▶ **Task instructions**:
Go through the data below and repeat it exactly, skipping each picture.

---------- Records to use

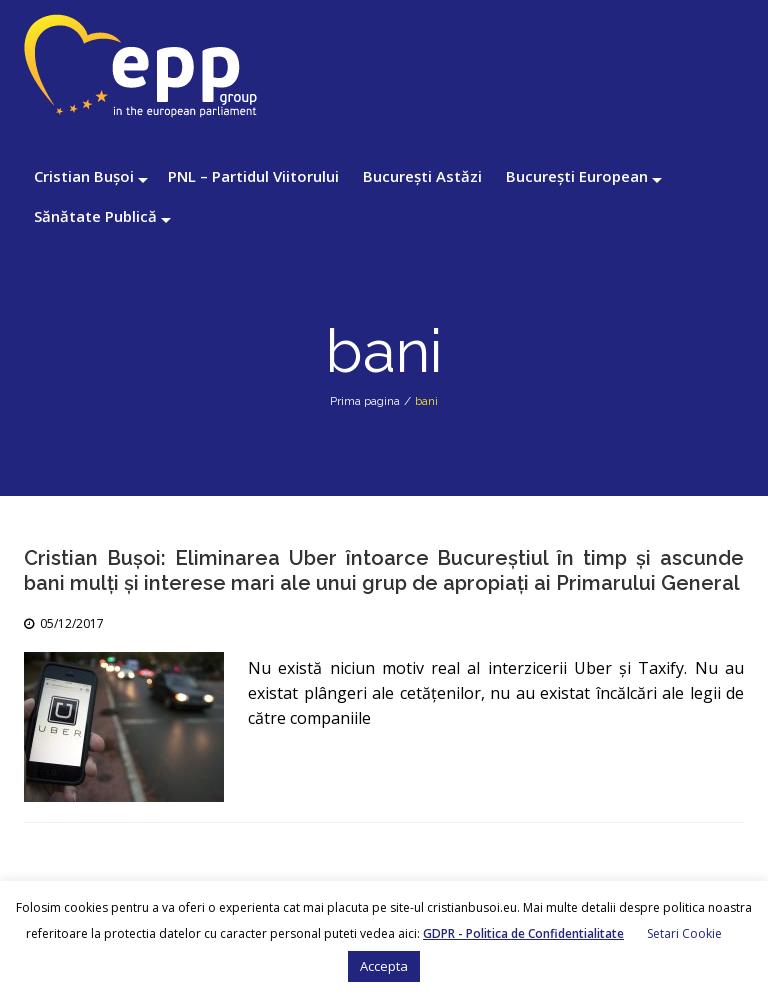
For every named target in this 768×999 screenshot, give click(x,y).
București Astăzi (422, 176)
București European (577, 176)
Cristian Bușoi (84, 176)
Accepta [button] (384, 966)
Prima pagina (365, 401)
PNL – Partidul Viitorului (253, 176)
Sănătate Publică (95, 216)
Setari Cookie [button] (684, 933)
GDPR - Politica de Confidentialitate (523, 933)
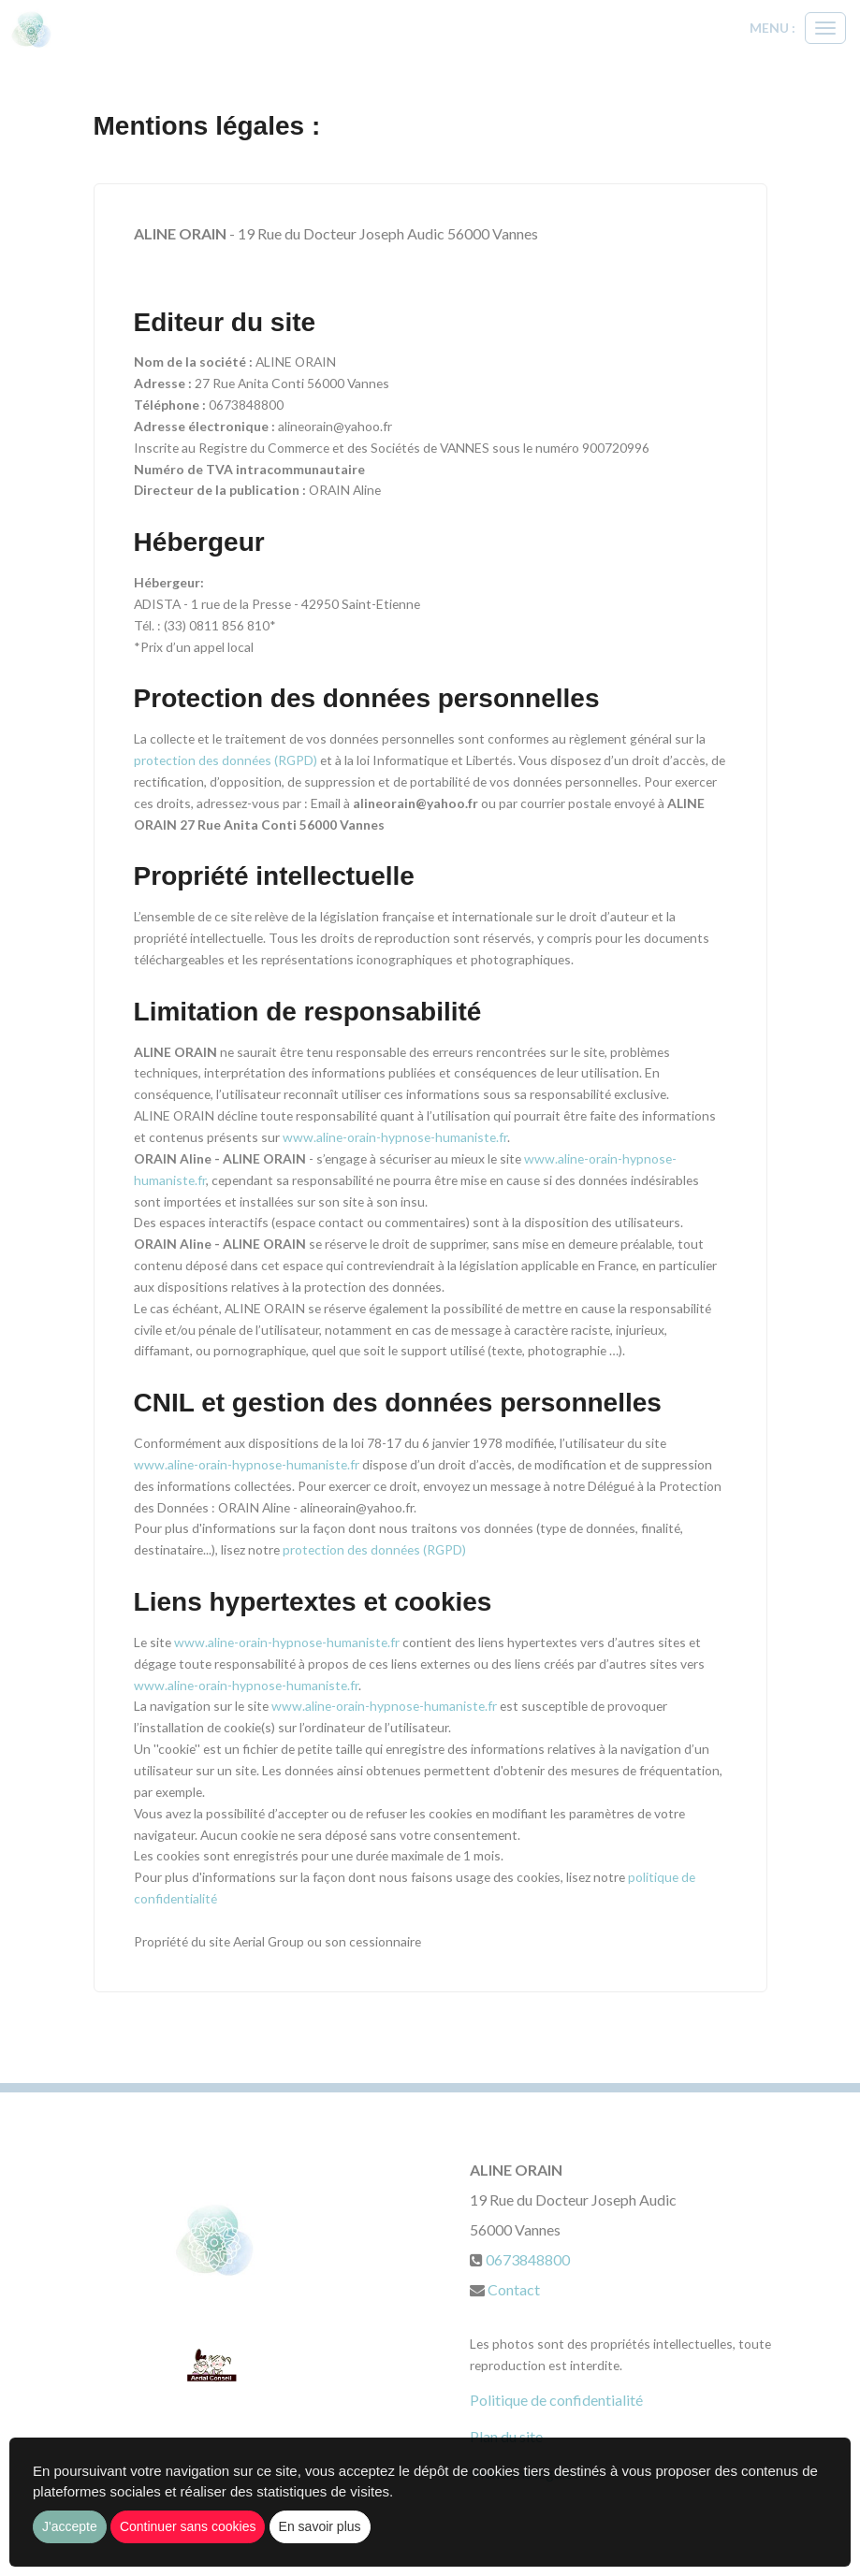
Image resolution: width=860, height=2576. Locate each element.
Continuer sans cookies (188, 2526)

--------------------

▶ **Answer to this problem**:
For every named target in this 768×999 screenshot, give click(x,y).
București Astăzi (422, 176)
București European (577, 176)
Cristian Bușoi (84, 176)
Accepta [button] (384, 966)
Prima pagina (365, 401)
PNL – Partidul Viitorului (253, 176)
Sănătate Publică (95, 216)
Setari Cookie [button] (684, 933)
GDPR - Politica de Confidentialitate (523, 933)
Image resolution: width=860, height=2576. Locate each element.
Continuer sans cookies (188, 2526)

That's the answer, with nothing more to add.